Key Question
How does Riak detect conflicting writes using vector clocks, and how does consistent hashing determine which nodes store which keys?
Deep Dive
The riak.ts file implements Riak’s core mechanisms. Let me walk through the key parts.
Consistent Hashing with PrefList
Riak uses a consistent hash ring. Given a key, it hashes the key and finds the responsible vnode. Then it replicates to the N successor vnodes (the “preference list” or prefList):
findPrefList(key: string, n: number = 3): VNode[] {
const hash = this.hashString(key)
const startIndex = Number(hash % BigInt(this.vnodes.length))
const result: VNode[] = []
for (let i = 0; i < n; i++) {
const idx = (startIndex + i) % this.vnodes.length
result.push(this.vnodes[idx])
}
return result
}
This is the Dynamo “write to N nodes” pattern. In a real Riak cluster, N is the n_val parameter. With n_val=3, each key is stored on exactly 3 vnodes.
Notice the hash function: it’s a simple polynomial hash. Riak’s real hash is SHA-1 (160-bit), and the ring has 2^64 partitions. Our simplified version works for demonstration.
Vector Clock Mechanics
When a write comes in, the coordinator:
- Collects vector clocks from all replicas.
- Merges them into a single clock.
- Increments its own entry.
put(key: string, value: string, clientNodeId: string): void {
let latestClock = new VectorClock()
// Step 1: Collect clocks from replicas
for (const vnode of prefList) {
const existing = vnode.data.get(key)
if (existing) {
const cmp = existing.vectorClock.compare(latestClock)

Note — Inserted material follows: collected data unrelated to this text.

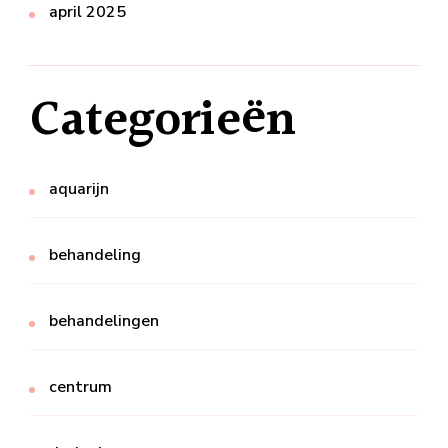
april 2025
Categorieën
aquarijn
behandeling
behandelingen
centrum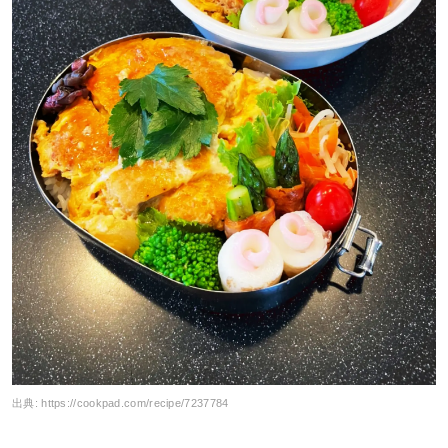
出典:
https://cookpad.com/recipe/7237784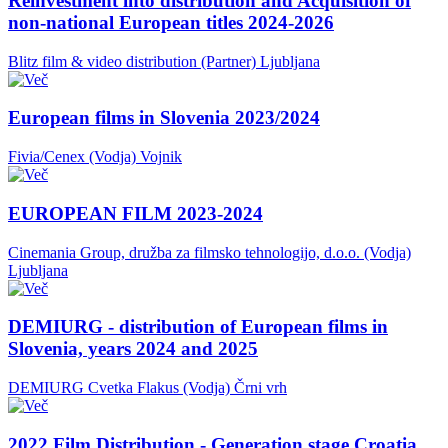
Reinvestment into distribution and Acquisition of
non-national European titles 2024-2026
Blitz film & video distribution (Partner)
Ljubljana
European films in Slovenia 2023/2024
Fivia/Cenex (Vodja)
Vojnik
EUROPEAN FILM 2023-2024
Cinemania Group, družba za filmsko tehnologijo, d.o.o. (Vodja)
Ljubljana
DEMIURG - distribution of European films in
Slovenia, years 2024 and 2025
DEMIURG Cvetka Flakus (Vodja)
Črni vrh
2022 Film Distribution - Generation stage Croatia,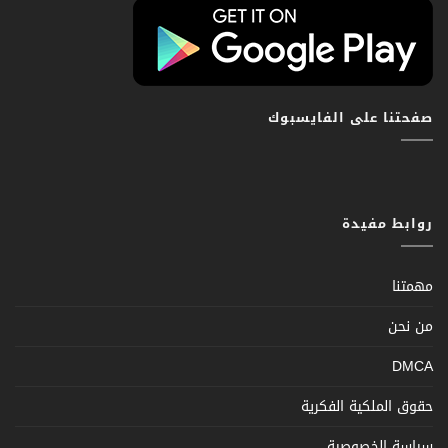
صفحتنا على الفايسبوك
روابط مفيدة
مهمتنا
من نحن
DMCA
حقوق الملكية الفكرية
سياسة الخصوصية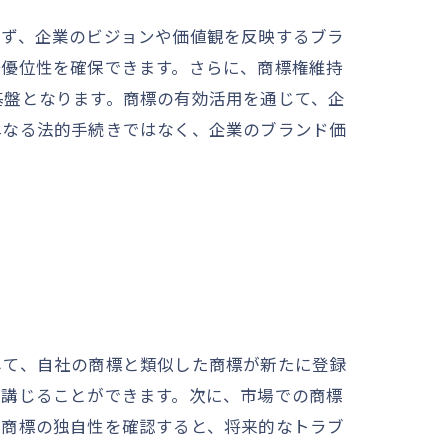
らず、企業のビジョンや価値観を反映するブラ
争優位性を確保できます。さらに、商標権維持
基盤となります。商標の有効活用を通じて、企
単なる法的手続きではなく、企業のブランド価
して、自社の商標と類似した商標が新たに登録
を講じることができます。次に、市場での商標
も商標の独自性を確認すると、将来的なトラブ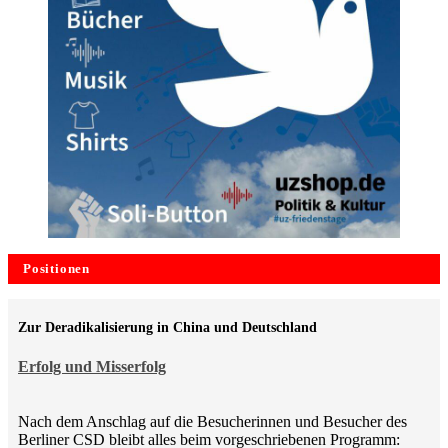
Positionen
Zur Deradikalisierung in China und Deutschland
Erfolg und Misserfolg
Nach dem Anschlag auf die Besucherinnen und Besucher des
Berliner CSD bleibt alles beim vorgeschriebenen Programm: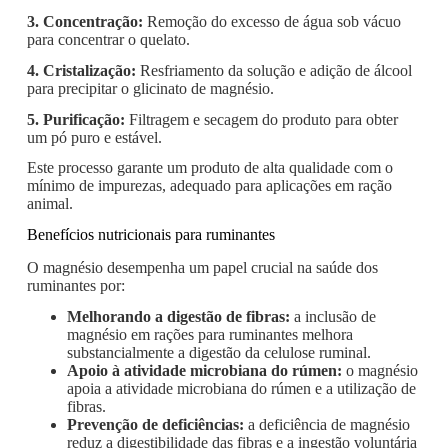
3. Concentração:
Remoção do excesso de água sob vácuo
para concentrar o quelato.
4. Cristalização:
Resfriamento da solução e adição de álcool
para precipitar o glicinato de magnésio.
5. Purificação:
Filtragem e secagem do produto para obter
um pó puro e estável.
Este processo garante um produto de alta qualidade com o
mínimo de impurezas, adequado para aplicações em ração
animal.
Benefícios nutricionais para ruminantes
O magnésio desempenha um papel crucial na saúde dos
ruminantes por:
Melhorando a digestão de fibras:
a inclusão de
magnésio em rações para ruminantes melhora
substancialmente a digestão da celulose ruminal.
Apoio à atividade microbiana do rúmen:
o magnésio
apoia a atividade microbiana do rúmen e a utilização de
fibras.
Prevenção de deficiências:
a deficiência de magnésio
reduz a digestibilidade das fibras e a ingestão voluntária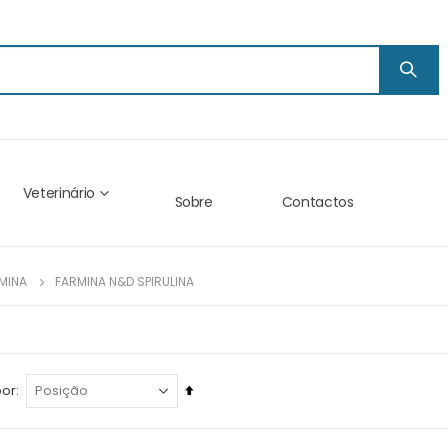
Veterinário
Sobre
Contactos
MINA
FARMINA N&D SPIRULINA
Ordenar
por
descendentemente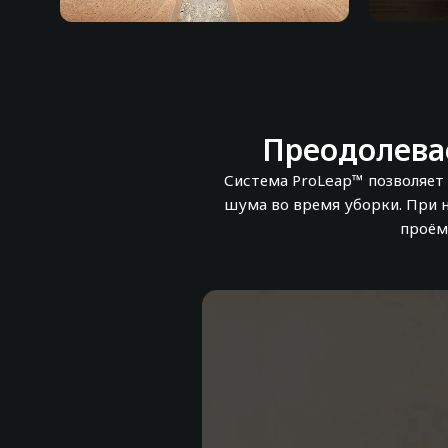
Система с двумя
Система
щетками
скрыти
Чтобы избежать
запутывания
Преодолева
Система ProLeap™ позволяет
шума во время уборки. При 
проём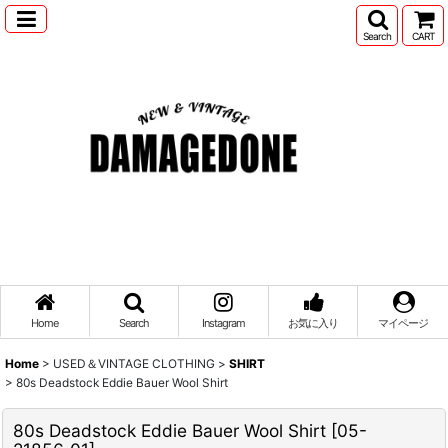
Search
CART
Home
Search
Instagram
お気に入り
マイページ
Home
>
USED＆VINTAGE CLOTHING
>
SHIRT
>
80s Deadstock Eddie Bauer Wool Shirt
80s Deadstock Eddie Bauer Wool Shirt
[
05-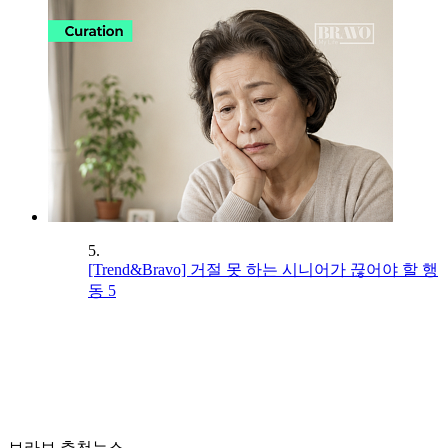
5.
[Trend&Bravo] 거절 못 하는 시니어가 끊어야 할 행
동 5
브라보 추천뉴스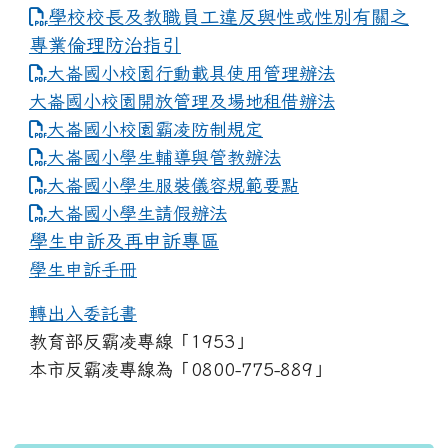
學校校長及教職員工違反與性或性別有關之
專業倫理防治指引
大崙國小校園行動載具使用管理辦法
大崙國小校園開放管理及場地租借辦法
大崙國小校園霸凌防制規定
大崙國小學生輔導與管教辦法
大崙國小學生服裝儀容規範要點
link to https://www.dles.tyc.edu.tw
大崙國小學生請假辦法
學生申訴及再申訴專區
學生申訴手冊
轉出入委託書
教育部反霸凌專線「1953」
本市反霸凌專線為「0800-775-889」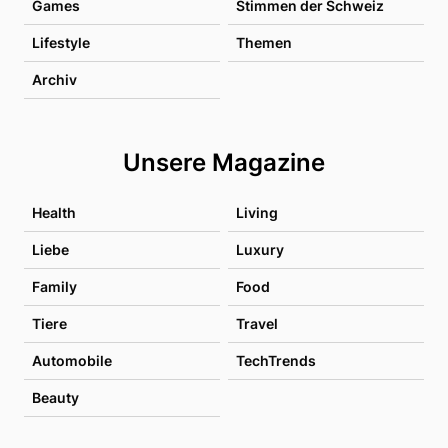
Games
Stimmen der Schweiz
Lifestyle
Themen
Archiv
Unsere Magazine
Health
Living
Liebe
Luxury
Family
Food
Tiere
Travel
Automobile
TechTrends
Beauty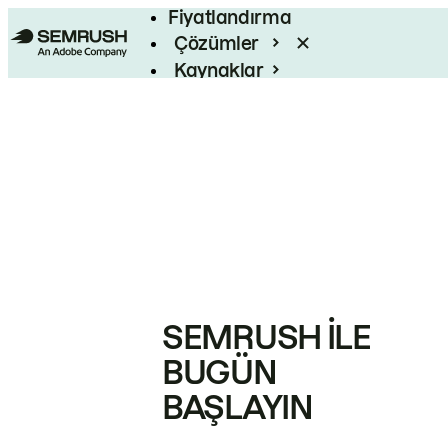
Fiyatlandırma
Çözümler
Kaynaklar
Kurumsal
SEMRUSH ILE
BUGÜN
BAŞLAYIN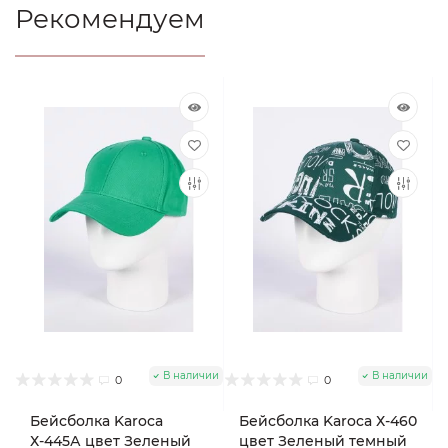
Рекомендуем
В наличии
В наличии
0
0
Бейсболка Karoca
Бейсболка Karoca Х-460
Х-445А цвет Зеленый
цвет Зеленый темный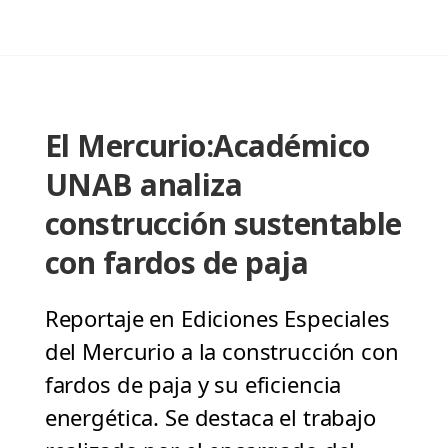
El Mercurio:Académico
UNAB analiza
construcción sustentable
con fardos de paja
Reportaje en Ediciones Especiales
del Mercurio a la construcción con
fardos de paja y su eficiencia
energética. Se destaca el trabajo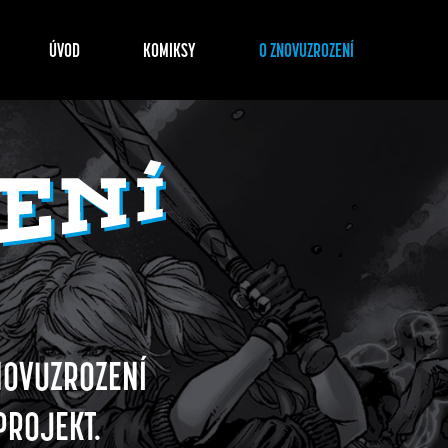
ÚVOD
KOMIKSY
O ZNOVUZROZENÍ
NOVUZROZENÍ
PROJEKT.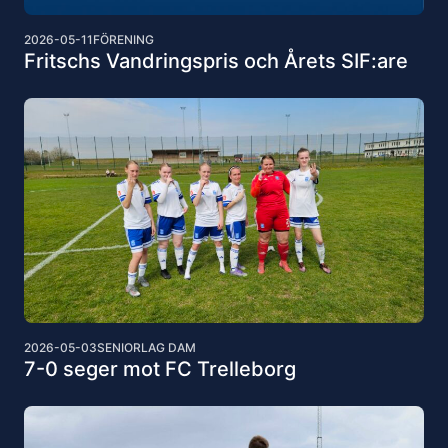
2026-05-11
FÖRENING
Fritschs Vandringspris och Årets SIF:are
2026-05-03
SENIORLAG DAM
7-0 seger mot FC Trelleborg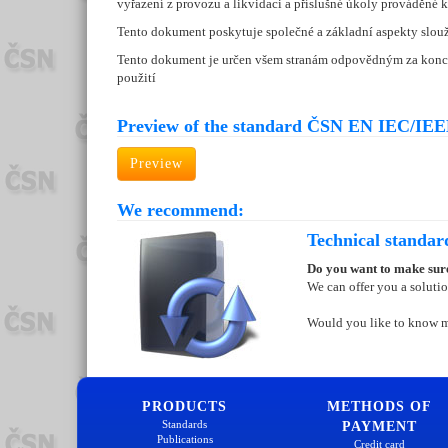
vyřazení z provozu a likvidaci a příslušné úkoly prováděné
Tento dokument poskytuje společné a základní aspekty slouž
Tento dokument je určen všem stranám odpovědným za koncepc
použití
Preview of the standard ČSN EN IEC/IEEE
Preview
We recommend:
Technical standar
Do you want to make sure
We can offer you a soluti
Would you like to know 
PRODUCTS
METHODS OF
Standards
PAYMENT
Publications
Credit card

if (cmp === 0 || cmp === -1) {
// Merge clocks
const merged = mergeClocks(existing.vectorClock, latestClock)
latestClock = merged
}
}
}
// Step 2: Increment our counter
latestClock.increment(clientNodeId)
// Step 3: Write
const obj: RiakObject = { key, value, vectorClock: latestClock, lastWriteTime: Date.now() }
for (const vnode of prefList) {
if (vnode is alive) vnode.data.set(key, obj)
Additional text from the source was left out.